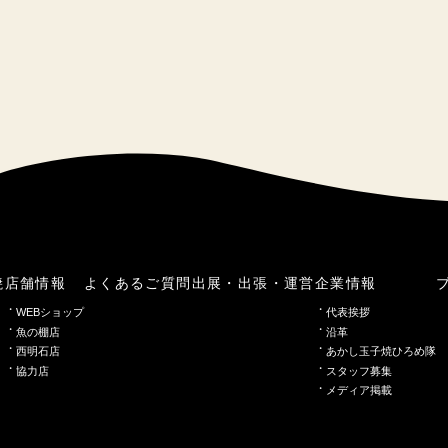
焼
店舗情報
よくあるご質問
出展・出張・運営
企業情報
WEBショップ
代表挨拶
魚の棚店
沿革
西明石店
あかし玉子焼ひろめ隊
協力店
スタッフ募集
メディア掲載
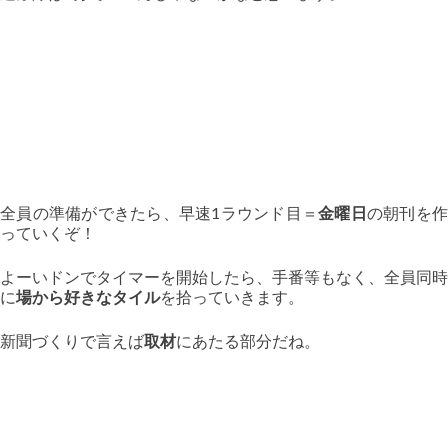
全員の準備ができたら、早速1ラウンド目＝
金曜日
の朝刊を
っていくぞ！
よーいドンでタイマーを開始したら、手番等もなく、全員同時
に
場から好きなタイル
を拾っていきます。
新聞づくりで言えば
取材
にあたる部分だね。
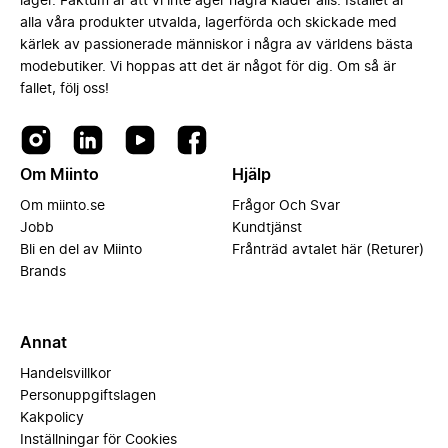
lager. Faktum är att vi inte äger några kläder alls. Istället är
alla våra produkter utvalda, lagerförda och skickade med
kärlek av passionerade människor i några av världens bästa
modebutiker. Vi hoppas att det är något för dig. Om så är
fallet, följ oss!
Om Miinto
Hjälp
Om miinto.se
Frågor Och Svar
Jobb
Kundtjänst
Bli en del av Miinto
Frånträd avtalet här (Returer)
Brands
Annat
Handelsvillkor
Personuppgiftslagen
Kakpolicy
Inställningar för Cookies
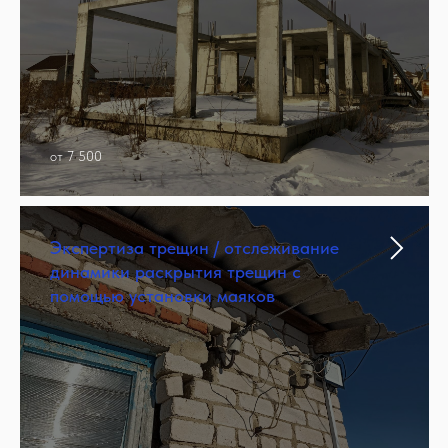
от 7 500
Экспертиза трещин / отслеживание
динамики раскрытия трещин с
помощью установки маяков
-------
#### [Exercise requirements]
Word-for-word restatement: every line from the one with "Frånträd avtalet här (Returer)" through the final line of the data, both ends included, pictures excluded.

#### [Exercise output]
Frånträd avtalet här (Returer)
Brands
Annat
Handelsvillkor
Personuppgiftslagen
Kakpolicy
Inställningar för Cookies
от 7 500
Экспертиза трещин / отслеживание
динамики раскрытия трещин с
помощью установки маяков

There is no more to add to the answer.